The school’s Roll of Headmasters, unbroken since Bund’s time, testifies to the school’s medieval history, with the Duke of Norfolk, victor at Flodden Field, among its pupils.

Sir Richard Fulmerston was responsible for ensuring the school survived the Reformation. The refoundation was confirmed in 1610 with the ratification of Fulmerston’s will by Act of Parliament.

Losinga

Originally a Victorian house, this Grade II listed building was bought by the Governors during the early part of the 20th Century to provide extra accommodation for a rapidly expanding school roll.

Its use has varied over the years, none more so than after the completion of a major renovation project in 1998. The Losinga Building now provides IT, Design and Technology and Photography facilities, as well as being the base for the Business Studies Department and the Careers Centre.


School HouseBrought into use in 1883 following a major re-structuring of the school this building originally provided residential accommodation for the headmaster and for those boys who boarded at the school.

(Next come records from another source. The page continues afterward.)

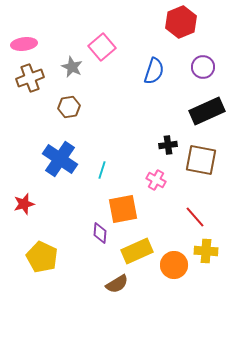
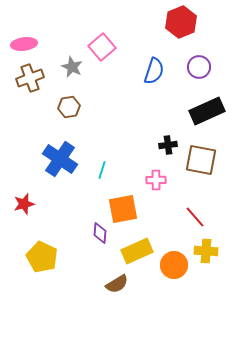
purple circle: moved 4 px left
pink cross: rotated 30 degrees counterclockwise
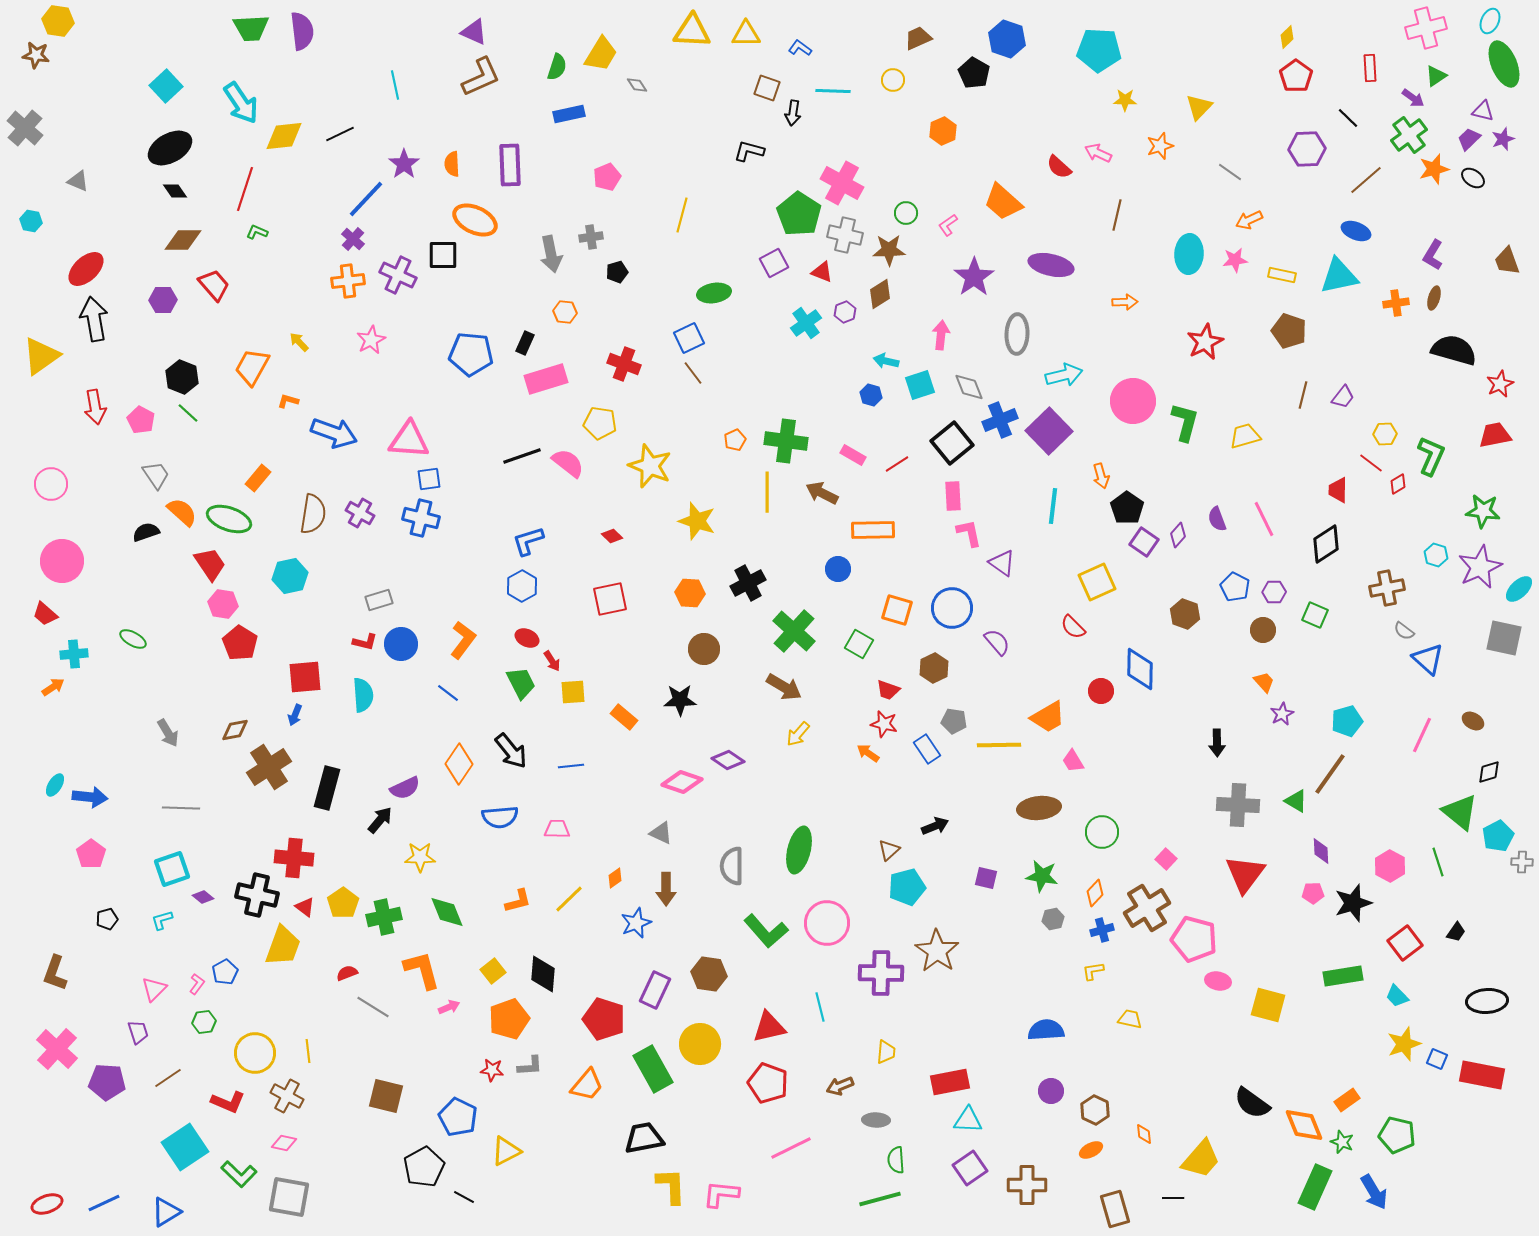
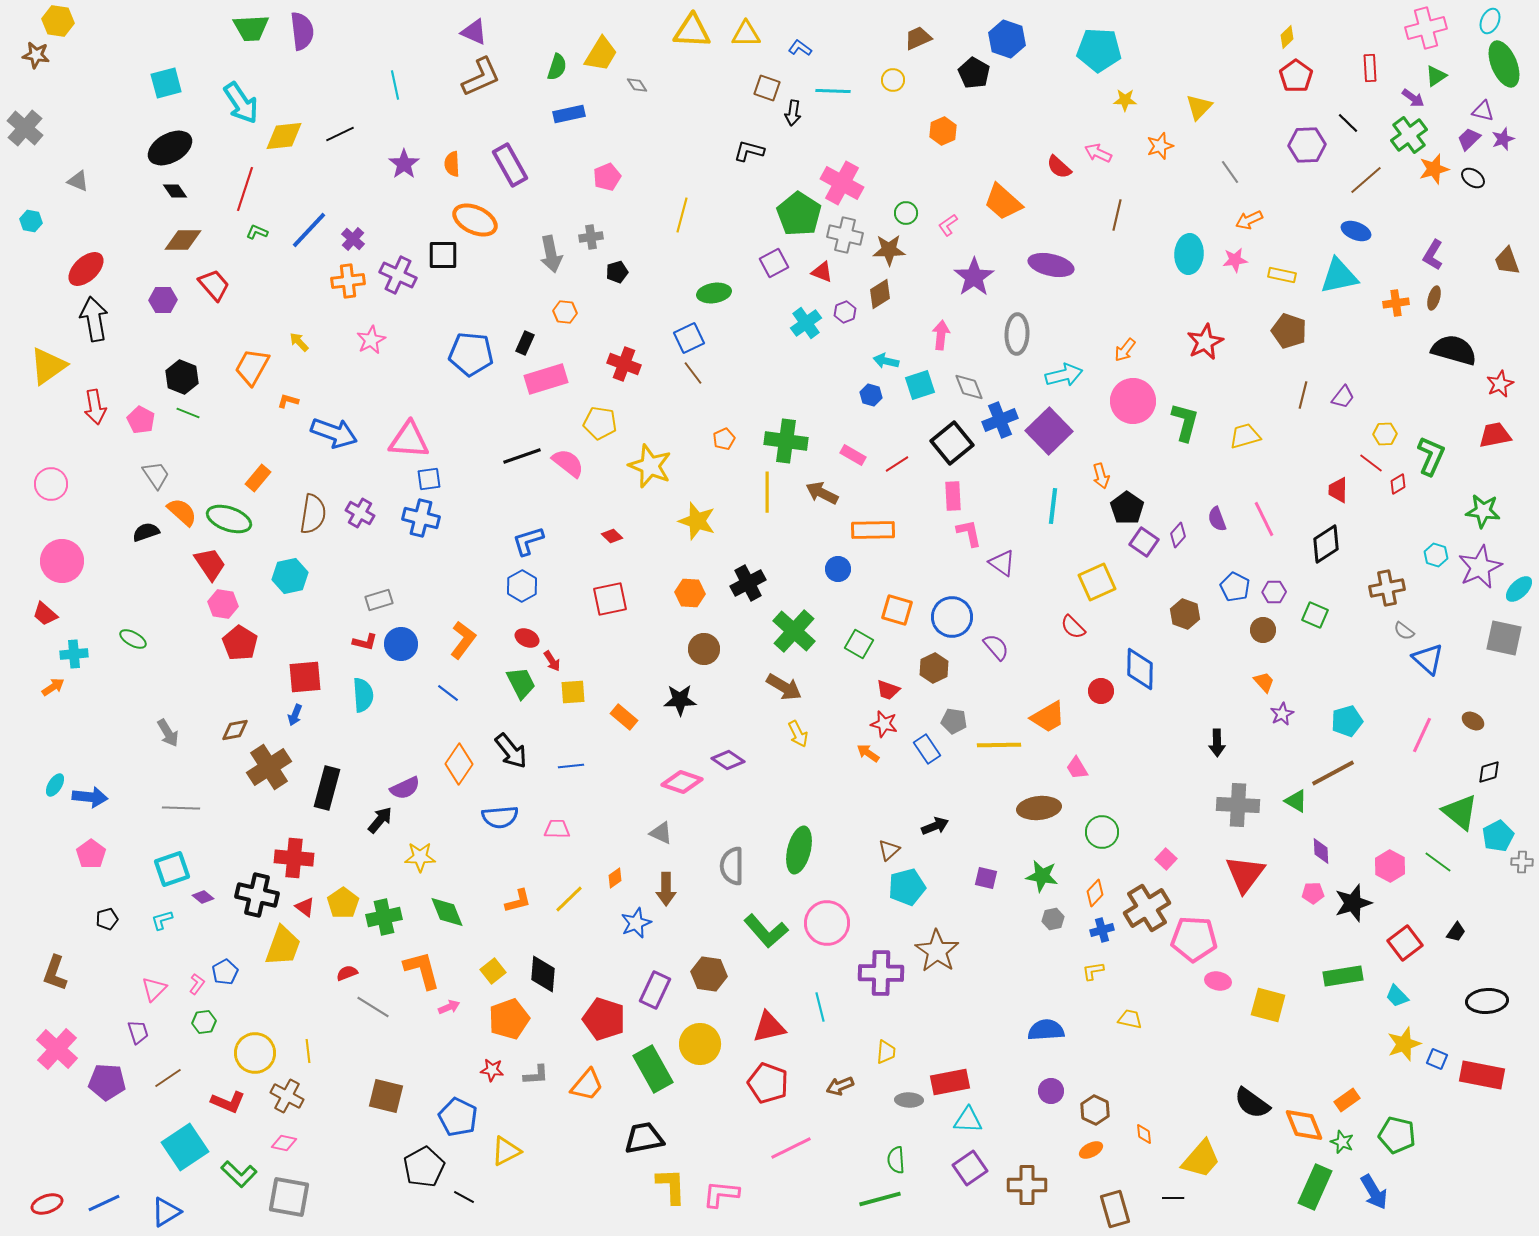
cyan square at (166, 86): moved 3 px up; rotated 28 degrees clockwise
black line at (1348, 118): moved 5 px down
purple hexagon at (1307, 149): moved 4 px up
purple rectangle at (510, 165): rotated 27 degrees counterclockwise
gray line at (1230, 172): rotated 20 degrees clockwise
blue line at (366, 199): moved 57 px left, 31 px down
orange arrow at (1125, 302): moved 48 px down; rotated 130 degrees clockwise
yellow triangle at (41, 356): moved 7 px right, 10 px down
green line at (188, 413): rotated 20 degrees counterclockwise
orange pentagon at (735, 440): moved 11 px left, 1 px up
blue circle at (952, 608): moved 9 px down
purple semicircle at (997, 642): moved 1 px left, 5 px down
yellow arrow at (798, 734): rotated 68 degrees counterclockwise
pink trapezoid at (1073, 761): moved 4 px right, 7 px down
brown line at (1330, 774): moved 3 px right, 1 px up; rotated 27 degrees clockwise
green line at (1438, 862): rotated 36 degrees counterclockwise
pink pentagon at (1194, 939): rotated 12 degrees counterclockwise
gray L-shape at (530, 1066): moved 6 px right, 9 px down
gray ellipse at (876, 1120): moved 33 px right, 20 px up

The headmaster's residence was on the ground and first floors on the left of the house, as indicated by the more ornate and open door frame and the bay window. The boarders' dormitories occupied most of the second floor. They had a common room and washing facilities on the first floor and a dining room on the ground floor on the right side of the house. The building is now the administrative centre of the School.

TGS Girls SchoolThe education of girls began on this site in January 1888. By the end of that year there were 36 girls on the roll with two teachers to look after them. The building provided residential accommodation for the headmistress as well as classrooms. So popular was the idea of such a school that extensions were soon needed to accommodate boarders and to provide additional teaching space. The school merged into a co-educational establishment with Thetford Grammar School for Boys in 1975. The buildings now provide a Hall and classroom space for the Junior School.